Featuring a cable-stayed design, the bridge will be 2.28km in length, with three lanes for vehicles, as well as a pedestrian area and a cycle track in both directions. The navigable central section of the bridge will form an arch 380m long, rising to 45m above the water level at its highest point.
Trevi’s Colombian subsidiary Galante is one of the sub-contractors working on the project for the main contractor Consorcio SES Puente Magdalena Conformado por Sacyr Construcción Colombia SAS, Sacyr Chile y Esgamo Ingenieros Constructores. Galante started work in late 2015 and its job is to drive the bridge support piles both onshore and offshore. The project covers 120 piles on the ground, with diameters ranging from 1.3-2m being driven to depths of around 40m. Meanwhile there are 92 piles in the water with diameters of 2.8m and these are being driven to depths of around 55m. In all this equates to around 35,800m3 of piling works. This is the first time large 2.8m diameter piles will be used on a project in Colombia according to Galante.

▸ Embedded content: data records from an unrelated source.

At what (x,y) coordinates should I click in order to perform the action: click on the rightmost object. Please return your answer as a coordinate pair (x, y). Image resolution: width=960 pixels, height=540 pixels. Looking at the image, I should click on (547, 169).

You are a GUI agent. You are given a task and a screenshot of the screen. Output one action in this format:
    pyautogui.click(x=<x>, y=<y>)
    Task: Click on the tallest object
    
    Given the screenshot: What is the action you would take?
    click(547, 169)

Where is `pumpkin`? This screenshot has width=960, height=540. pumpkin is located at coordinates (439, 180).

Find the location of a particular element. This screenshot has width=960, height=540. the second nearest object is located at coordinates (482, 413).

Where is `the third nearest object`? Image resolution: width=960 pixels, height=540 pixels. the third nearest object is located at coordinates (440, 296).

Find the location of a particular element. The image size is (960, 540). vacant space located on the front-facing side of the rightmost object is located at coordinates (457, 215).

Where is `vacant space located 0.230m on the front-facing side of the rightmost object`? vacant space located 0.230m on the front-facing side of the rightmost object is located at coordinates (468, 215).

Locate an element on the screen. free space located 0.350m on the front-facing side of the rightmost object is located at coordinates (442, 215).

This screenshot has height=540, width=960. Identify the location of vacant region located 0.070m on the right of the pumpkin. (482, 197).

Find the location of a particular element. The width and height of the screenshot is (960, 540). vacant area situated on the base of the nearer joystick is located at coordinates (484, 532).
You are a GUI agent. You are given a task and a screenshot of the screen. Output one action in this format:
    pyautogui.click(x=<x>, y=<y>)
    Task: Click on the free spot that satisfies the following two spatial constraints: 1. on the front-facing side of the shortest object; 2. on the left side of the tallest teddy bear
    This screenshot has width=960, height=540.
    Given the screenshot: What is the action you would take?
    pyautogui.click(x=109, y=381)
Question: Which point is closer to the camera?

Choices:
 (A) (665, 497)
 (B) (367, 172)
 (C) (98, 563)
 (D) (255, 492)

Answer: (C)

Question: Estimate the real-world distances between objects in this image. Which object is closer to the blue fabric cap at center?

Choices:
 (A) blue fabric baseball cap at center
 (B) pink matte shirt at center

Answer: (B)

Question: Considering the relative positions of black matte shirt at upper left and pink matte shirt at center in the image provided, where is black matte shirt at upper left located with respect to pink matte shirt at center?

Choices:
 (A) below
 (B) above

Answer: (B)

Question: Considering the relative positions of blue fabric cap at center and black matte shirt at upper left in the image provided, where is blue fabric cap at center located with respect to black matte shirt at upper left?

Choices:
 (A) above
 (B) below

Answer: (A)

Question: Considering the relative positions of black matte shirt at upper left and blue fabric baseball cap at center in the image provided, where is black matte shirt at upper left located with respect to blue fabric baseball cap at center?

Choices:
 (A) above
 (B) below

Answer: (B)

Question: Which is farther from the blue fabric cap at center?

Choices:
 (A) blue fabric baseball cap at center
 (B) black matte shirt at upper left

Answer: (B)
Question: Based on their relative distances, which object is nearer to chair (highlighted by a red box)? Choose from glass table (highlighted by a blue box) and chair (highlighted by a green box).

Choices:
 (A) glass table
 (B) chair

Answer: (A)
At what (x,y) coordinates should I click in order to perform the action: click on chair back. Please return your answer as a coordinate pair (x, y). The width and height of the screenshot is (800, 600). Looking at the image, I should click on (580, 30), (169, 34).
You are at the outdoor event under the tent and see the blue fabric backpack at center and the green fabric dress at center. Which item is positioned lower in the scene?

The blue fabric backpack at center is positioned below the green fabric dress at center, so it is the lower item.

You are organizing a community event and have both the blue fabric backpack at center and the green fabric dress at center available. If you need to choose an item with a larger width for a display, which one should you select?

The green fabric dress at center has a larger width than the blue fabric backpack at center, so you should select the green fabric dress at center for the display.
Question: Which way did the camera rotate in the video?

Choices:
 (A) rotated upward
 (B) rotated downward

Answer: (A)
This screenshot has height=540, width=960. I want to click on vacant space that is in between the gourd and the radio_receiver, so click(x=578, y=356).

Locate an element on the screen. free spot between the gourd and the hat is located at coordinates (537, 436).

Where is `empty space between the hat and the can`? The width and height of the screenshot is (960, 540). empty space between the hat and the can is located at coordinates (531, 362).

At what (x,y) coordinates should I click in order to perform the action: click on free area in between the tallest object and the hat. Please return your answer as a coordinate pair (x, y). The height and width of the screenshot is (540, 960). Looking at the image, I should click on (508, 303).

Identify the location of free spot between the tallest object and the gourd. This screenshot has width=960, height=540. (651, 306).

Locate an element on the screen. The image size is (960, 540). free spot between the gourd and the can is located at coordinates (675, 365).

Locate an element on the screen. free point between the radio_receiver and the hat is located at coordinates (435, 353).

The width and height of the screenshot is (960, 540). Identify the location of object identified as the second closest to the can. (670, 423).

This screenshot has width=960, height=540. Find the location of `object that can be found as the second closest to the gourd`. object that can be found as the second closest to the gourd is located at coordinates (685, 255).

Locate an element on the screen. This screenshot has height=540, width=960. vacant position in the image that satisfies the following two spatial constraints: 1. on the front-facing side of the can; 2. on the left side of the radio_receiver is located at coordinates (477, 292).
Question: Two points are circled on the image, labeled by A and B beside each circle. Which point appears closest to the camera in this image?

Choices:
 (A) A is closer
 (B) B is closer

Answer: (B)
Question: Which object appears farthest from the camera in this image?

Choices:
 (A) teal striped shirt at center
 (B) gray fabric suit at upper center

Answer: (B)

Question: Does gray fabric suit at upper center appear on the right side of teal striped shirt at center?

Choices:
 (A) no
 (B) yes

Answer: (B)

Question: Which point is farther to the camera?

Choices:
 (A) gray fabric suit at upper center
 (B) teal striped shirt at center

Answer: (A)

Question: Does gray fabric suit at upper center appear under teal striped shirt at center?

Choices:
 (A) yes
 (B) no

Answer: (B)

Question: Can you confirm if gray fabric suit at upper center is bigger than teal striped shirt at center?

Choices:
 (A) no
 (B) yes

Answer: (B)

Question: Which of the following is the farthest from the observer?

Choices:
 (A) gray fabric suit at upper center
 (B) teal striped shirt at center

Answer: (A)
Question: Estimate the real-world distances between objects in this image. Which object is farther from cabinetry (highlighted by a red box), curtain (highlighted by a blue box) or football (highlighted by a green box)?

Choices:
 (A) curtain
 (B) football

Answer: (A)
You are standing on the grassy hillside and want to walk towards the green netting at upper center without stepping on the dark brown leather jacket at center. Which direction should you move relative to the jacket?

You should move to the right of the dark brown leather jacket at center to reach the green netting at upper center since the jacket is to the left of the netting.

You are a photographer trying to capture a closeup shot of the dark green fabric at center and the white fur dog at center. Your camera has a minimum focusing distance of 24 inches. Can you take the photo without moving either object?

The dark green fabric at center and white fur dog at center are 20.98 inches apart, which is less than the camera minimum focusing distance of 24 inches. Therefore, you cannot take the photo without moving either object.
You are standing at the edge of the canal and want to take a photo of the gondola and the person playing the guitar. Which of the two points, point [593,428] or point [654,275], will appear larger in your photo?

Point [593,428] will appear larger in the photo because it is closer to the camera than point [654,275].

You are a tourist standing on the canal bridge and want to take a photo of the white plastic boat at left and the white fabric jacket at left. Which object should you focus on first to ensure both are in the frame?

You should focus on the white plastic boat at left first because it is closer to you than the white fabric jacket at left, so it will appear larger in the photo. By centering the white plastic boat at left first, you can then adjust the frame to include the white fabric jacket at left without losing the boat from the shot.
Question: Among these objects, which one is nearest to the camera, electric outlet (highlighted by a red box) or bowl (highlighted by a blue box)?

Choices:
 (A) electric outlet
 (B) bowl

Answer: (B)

Meanwhile infrastructure work is also underway further upstream along the Magdalena River. Another new route is being built that comprises four new roads as well as nine bridges. This package of works will reduce journey times in Colombia’s inland Huila department and one of the key bridges, the El Balseadero Viaduct is 1.7km long, has already had its official opening by the country’s president.
Trevi's Colombian subsidiary Galante is using a fleet of Soilmec piling rigs on the Pumarejo Bridge project
Construction of new roads and bridges were needed as a result of Colombia’s El Quimbo Hydroelectric project. Located in Huila Department, the dam construction and its associated works represents one of the biggest infrastructure projects ever carried out in Colombia. The building of the dam has also required the relocation of other infrastructure, including roads and bridges.
CEMEX supplied 100% of the ready-mix concrete for the development of these alternative routes, encompassing approximately 37,000m3 of special ready-mix concrete and prefabricated concrete beams.
The four alternative routes, collectively 13km long, include nine bridges traversing mountainous land terrain and the Magdalena River. The tropical Huila state in southern Colombia experiences high year-round temperatures and is susceptible to the El Niño phenomenon. It was clear from early on that conventional ready-mix concrete would not be suitable and that a specialised solution was required. After multiple tests, CEMEX developed a specialty high-strength ready-mix concrete that could cope with the heavy structural loads as well as the scour effects from the Magdalena River.
“The right formula with the specific qualities necessary for this project couldn’t be achieved at just any plant or with just any aggregates or additives,” explained Carlos Jacks, CEO of CEMEX Latam Holdings.
“Our biggest challenge was time,” added Monica Polanco, commercial leader for CEMEX in Colombia supervising this project. “In order to satisfy the tight deadlines, the ready-mix concrete supplied was designed to have quick-drying qualities, drying in less than three hours.” A temporary mobile plant was erected onsite for this project, and all prefabricated elements were cast in situ. Due to the extreme heat in the region, each cubic metre of ready-mix concrete had to include more than 20kg of ice to control its temperature.